I'll never understand what it is that makes people think that I am disposable. When I consider someone my "friend", I do not blow them off at every given chance. If they try to make plans with me, and I already have plans, I do my absolute best to make it so I don't let anybody down.
I would say that I deserve to have someone struggle for me for once, but I'd never put a friend in that situation. I'd never make a friend fight for me the way I feel I've had to try to fight for them.
Since I've moved here to Canton, I've put so much into staying in the lives of the people from home. I drive 2 and a half hours at the drop of a darn hat just because someone asks me to be around for something that is going on. And yet when I ask someone to be there for me, what do I get? A maybe, a sad excuse, a visit cut so short you wonder what the point was, a last minute surprise ditching.What makes people think that I'm okay with only being their friend when it's convenient for them?

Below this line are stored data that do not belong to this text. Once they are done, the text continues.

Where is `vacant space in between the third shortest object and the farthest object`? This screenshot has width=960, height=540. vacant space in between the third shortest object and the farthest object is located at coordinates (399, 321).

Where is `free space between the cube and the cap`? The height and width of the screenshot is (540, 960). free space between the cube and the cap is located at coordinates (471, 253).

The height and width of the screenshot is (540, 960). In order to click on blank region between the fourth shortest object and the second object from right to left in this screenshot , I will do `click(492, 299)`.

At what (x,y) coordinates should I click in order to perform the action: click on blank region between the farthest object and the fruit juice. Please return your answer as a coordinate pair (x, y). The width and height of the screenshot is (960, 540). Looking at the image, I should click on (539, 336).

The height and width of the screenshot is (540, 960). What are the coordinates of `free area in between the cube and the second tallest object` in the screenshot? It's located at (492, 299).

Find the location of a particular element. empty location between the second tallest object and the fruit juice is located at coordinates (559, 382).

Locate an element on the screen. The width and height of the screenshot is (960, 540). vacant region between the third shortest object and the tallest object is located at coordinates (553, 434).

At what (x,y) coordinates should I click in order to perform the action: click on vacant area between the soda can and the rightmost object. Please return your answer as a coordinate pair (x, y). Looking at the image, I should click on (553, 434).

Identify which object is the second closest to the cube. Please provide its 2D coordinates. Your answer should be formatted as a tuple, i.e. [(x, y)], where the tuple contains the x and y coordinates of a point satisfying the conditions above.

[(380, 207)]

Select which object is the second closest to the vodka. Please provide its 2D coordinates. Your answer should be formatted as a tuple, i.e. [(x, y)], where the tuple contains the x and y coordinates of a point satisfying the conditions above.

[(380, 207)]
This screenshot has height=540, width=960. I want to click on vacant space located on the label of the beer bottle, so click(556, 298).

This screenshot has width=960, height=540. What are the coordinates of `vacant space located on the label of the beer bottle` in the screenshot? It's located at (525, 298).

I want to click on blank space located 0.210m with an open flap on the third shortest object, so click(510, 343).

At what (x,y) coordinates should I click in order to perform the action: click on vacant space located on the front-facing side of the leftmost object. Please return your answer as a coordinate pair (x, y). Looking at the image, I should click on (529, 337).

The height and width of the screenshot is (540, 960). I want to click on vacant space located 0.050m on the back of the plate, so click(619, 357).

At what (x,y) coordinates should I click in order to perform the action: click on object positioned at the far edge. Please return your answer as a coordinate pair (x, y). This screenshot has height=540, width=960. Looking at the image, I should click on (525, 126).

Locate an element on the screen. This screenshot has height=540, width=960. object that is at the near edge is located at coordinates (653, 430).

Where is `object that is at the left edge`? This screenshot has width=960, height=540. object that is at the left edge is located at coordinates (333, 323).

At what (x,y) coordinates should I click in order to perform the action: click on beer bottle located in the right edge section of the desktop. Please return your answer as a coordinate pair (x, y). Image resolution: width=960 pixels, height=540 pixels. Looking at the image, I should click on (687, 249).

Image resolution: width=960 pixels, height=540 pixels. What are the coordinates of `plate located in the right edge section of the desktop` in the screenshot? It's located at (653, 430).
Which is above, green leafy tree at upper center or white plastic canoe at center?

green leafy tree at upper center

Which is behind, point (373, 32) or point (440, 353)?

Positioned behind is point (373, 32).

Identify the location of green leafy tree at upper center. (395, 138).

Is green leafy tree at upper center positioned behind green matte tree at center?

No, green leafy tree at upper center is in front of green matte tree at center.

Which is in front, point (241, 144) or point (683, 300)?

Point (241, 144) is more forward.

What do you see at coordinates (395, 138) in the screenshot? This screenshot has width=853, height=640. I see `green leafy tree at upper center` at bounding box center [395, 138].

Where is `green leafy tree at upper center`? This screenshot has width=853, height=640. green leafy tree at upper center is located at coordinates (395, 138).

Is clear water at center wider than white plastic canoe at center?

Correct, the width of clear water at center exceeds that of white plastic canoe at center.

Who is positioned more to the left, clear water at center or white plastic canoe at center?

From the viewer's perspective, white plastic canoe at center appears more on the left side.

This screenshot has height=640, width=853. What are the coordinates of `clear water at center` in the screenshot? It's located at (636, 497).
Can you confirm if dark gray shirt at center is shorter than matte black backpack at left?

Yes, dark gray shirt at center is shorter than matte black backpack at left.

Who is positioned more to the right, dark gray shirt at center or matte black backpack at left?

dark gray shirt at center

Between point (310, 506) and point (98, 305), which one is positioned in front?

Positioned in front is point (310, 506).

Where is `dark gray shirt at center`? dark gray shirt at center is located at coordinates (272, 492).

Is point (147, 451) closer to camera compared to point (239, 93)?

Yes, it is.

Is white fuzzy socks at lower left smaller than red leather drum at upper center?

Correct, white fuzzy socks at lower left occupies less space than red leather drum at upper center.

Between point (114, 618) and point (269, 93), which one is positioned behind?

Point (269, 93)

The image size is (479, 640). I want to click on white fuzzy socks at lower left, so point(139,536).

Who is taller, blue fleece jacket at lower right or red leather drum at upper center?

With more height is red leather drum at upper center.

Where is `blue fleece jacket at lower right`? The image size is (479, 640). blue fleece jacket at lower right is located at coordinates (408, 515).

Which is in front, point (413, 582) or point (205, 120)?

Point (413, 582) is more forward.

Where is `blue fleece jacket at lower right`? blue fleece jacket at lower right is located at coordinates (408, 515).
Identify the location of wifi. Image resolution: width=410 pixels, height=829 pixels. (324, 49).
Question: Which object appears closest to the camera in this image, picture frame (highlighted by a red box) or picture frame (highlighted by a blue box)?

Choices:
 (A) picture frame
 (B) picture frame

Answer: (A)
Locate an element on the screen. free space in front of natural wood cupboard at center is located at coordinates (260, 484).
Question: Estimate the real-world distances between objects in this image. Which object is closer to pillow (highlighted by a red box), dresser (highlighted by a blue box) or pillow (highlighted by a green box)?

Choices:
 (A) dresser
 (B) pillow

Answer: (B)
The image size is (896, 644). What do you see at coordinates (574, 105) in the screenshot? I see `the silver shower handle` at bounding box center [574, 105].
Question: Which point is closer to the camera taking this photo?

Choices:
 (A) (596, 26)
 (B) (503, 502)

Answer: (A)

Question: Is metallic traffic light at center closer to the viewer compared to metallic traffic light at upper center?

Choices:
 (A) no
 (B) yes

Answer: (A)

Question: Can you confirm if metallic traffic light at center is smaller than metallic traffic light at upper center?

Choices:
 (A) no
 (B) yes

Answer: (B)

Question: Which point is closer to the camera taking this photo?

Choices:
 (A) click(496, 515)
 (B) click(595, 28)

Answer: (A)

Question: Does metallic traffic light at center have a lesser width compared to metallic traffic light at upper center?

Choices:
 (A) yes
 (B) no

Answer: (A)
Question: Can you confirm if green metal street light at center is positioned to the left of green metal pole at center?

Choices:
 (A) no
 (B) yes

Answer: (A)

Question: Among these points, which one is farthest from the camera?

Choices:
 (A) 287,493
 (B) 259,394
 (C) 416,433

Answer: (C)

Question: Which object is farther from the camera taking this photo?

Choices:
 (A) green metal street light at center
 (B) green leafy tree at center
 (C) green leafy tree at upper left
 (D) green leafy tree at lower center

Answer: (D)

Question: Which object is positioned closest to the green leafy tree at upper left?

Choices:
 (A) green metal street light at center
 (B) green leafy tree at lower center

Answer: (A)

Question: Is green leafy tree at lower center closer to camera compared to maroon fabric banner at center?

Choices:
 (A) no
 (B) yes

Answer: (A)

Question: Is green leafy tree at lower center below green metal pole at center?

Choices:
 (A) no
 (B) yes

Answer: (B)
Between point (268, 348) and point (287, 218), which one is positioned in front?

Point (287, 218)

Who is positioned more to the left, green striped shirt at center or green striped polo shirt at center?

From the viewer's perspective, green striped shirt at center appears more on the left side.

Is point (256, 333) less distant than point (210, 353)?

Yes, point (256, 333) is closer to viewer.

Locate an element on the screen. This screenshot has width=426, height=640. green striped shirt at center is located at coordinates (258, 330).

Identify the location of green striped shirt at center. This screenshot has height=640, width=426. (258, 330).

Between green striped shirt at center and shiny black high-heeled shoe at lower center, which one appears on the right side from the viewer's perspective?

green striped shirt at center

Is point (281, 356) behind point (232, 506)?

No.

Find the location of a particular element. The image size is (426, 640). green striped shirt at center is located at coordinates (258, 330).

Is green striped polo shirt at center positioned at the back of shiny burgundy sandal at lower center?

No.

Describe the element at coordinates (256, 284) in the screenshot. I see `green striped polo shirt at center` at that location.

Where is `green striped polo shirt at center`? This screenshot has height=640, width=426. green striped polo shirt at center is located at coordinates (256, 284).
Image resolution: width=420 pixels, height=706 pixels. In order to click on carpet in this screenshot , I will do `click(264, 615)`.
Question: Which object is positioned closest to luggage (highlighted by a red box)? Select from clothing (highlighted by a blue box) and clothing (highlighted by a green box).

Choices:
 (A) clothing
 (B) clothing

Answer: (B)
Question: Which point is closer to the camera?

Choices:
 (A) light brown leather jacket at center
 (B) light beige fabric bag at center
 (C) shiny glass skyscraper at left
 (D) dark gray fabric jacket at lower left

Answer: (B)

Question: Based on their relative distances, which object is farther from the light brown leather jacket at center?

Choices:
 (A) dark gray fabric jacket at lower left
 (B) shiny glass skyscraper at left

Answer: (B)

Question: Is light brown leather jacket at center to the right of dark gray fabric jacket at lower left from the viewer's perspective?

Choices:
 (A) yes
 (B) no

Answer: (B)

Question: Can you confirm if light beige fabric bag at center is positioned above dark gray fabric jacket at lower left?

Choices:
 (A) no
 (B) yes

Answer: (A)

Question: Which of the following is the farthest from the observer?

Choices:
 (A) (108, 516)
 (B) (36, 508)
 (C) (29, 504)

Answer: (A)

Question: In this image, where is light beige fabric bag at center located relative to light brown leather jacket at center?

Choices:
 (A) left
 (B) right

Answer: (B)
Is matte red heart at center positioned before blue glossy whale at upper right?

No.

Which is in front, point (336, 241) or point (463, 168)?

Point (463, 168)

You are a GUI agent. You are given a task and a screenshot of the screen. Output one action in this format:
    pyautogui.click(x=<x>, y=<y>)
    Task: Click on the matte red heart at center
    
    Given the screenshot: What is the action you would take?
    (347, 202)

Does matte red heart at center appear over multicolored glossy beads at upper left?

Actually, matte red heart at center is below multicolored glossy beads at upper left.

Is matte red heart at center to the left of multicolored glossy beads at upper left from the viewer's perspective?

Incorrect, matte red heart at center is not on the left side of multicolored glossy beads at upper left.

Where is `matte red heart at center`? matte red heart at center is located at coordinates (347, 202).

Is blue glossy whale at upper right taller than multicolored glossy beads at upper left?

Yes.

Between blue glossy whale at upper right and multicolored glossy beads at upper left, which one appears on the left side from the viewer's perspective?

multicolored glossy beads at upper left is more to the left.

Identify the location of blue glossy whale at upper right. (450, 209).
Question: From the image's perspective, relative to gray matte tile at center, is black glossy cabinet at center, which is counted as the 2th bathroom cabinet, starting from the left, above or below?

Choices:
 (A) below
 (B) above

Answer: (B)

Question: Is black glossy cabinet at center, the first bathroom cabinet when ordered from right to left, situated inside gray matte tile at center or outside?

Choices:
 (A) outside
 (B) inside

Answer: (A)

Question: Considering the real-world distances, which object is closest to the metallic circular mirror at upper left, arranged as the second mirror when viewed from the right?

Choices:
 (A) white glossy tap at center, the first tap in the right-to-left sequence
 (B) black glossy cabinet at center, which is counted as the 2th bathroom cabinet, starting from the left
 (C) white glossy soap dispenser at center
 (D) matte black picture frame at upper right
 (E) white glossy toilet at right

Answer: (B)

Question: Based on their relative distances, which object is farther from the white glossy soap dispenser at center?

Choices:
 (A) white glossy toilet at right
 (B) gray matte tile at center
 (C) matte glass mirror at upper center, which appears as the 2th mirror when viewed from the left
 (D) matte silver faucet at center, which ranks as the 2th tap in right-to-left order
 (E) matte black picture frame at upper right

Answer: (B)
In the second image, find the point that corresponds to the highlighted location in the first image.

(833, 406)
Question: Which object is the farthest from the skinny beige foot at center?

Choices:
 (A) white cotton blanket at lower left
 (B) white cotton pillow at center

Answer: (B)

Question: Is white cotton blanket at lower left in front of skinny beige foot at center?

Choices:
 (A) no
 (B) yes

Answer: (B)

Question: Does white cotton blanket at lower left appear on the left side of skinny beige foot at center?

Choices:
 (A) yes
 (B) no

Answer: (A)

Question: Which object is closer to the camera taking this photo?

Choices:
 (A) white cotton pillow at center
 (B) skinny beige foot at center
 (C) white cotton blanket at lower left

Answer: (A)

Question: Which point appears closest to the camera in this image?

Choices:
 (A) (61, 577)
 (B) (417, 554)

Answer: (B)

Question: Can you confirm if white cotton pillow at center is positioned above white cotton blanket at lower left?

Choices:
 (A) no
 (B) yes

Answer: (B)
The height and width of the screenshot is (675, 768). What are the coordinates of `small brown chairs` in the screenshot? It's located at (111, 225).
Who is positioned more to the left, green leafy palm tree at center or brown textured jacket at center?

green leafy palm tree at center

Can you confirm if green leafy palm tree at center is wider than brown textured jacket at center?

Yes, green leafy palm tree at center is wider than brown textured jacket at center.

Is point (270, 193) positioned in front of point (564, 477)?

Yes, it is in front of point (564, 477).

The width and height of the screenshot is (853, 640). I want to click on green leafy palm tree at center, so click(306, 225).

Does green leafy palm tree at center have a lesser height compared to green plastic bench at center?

Growing up, I was the quiet one. My sister was the bad ass. I saw the consequences of what she did, and I learned from them. And I saw the consequences of confrontation, and the way people go off when rubbed the wrong way. And I saw the way that people can turn your feelings around on you and somehow make you feel like you are the one who is the problem. And for some reason, it scared me into this shy person who couldn't let anybody know I had negative feelings about them.
I've always worn a nice big smiley mask so you can't see that I'm red in the face over how frustrated I am with you. Meanwhile, people get to continue doing everything I hate and I say nothing about it because somehow it's always turned around, and I'm the unreasonable one.
But how much am I expected to take of that crap? Really? I understand that people have stuff on their own plate, but I don't ask for much. No amount of stuff on your mind, things going on, tasks at hand, or any of those overused excuses are a good reason to make someone who thought of you as a best friend feel like dirt.
I've never once doubted whether or not I was a good friend. I'd do anything for someone I consider a friend, and I've always thought of myself as a good listener. I don't hold grudges, and I'm probably one of the most open minded people I know. I forgive very easily, but not naively. I'm not one to toot my own horn, in fact I have far too little self-esteem to toot my own horn. However, these things are things that I do pride myself on, even more so now because I've learned that people with these qualities are in great shortage. I know these things about myself, and I would never treat someone like myself the way that other people have treated me. If I wouldn't treat myself this way, why on Earth should I EVER accept letting others treat me the way they do.
Screw that.
I've given up on caring enough about these people to think twice about how little they care about me.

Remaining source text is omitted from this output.